As a substitute, they were open market sales that were front-run by short sellers and a few of those happened in desperation in October and November when he needed money for Twitter when Twitter revenue went to zero. A number of those sales happened around $200 a share and he broke the stock. It went from $200 to $100.

Gerber says that the market can’t absorb $40 billion in open market sales and that the quantity sold was greater than most IPOs – hence why he argues those sales must have undergone an offering.

The investor concluded with putting the blame clearly on the Tesla board and Musk:

The board must have been throughout this process, but as a substitute, it was done at an enormous expense to shareholders and there’s no excuse. And I’m not okay with it.

Gerber has been pushing for a board seat amid this whole ordeal and claims that he plans to reign in Musk and get a confirmation in writing that he won’t sell more Tesla stocks in the identical way.

Electrek’s Take

Obviously, what we’re seeing here is someone who leads a fund and is trying to elucidate to his investors why they lost a variety of money during the last 12 months.

However the argument is sound to me.

There’s little doubt that Musk’s share sales were mismanaged and that that they had an enormous negative impact on Tesla’s stock during the last 12 months.

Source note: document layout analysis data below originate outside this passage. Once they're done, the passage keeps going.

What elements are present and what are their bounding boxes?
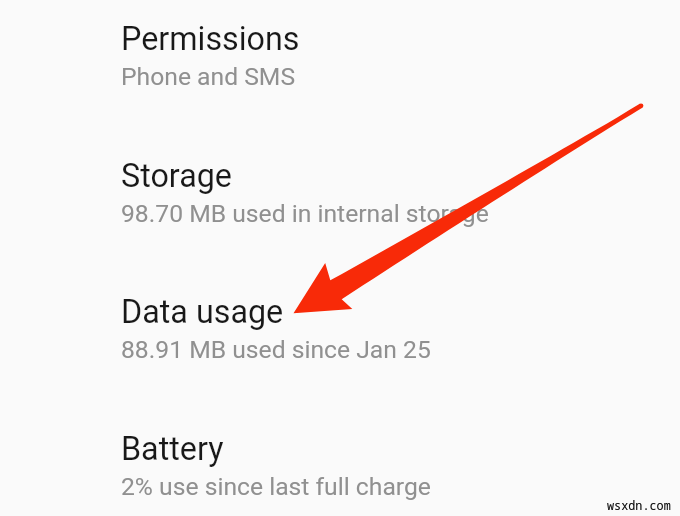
staticText: wsxdn.com — [607, 497, 671, 513]
staticText: 2% use since last full charge — [121, 472, 431, 501]
staticText: Data usage — [121, 293, 284, 331]
staticText: Storage — [121, 157, 232, 195]
button[interactable]: Permissions — [0, 0, 680, 124]
staticText: Phone and SMS — [121, 62, 296, 91]
staticText: Battery — [121, 430, 224, 468]
staticText: 98.70 MB used in internal storage — [121, 199, 489, 228]
button[interactable]: Battery — [0, 397, 680, 516]
staticText: 88.91 MB used since Jan 25 — [121, 335, 431, 364]
staticText: Permissions — [121, 20, 300, 58]
button[interactable]: Data usage — [0, 260, 680, 397]
staticText: wsxdn.com — [607, 497, 671, 513]
button[interactable]: Storage — [0, 124, 680, 261]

Now do I believe that Gerber would have the opportunity to avoid or limit Musk’s future potential negative impact on Tesla’s stock? I don’t know. I believe Musk is currently spending an excessive amount of time within the echo chamber he created for himself on Twitter where his views are getting reinforced by a military of sycophants searching for his approval.

That’s the larger problem that should be fixed if we would like Tesla, which I still view as an important company on the earth, to have a robust leader again.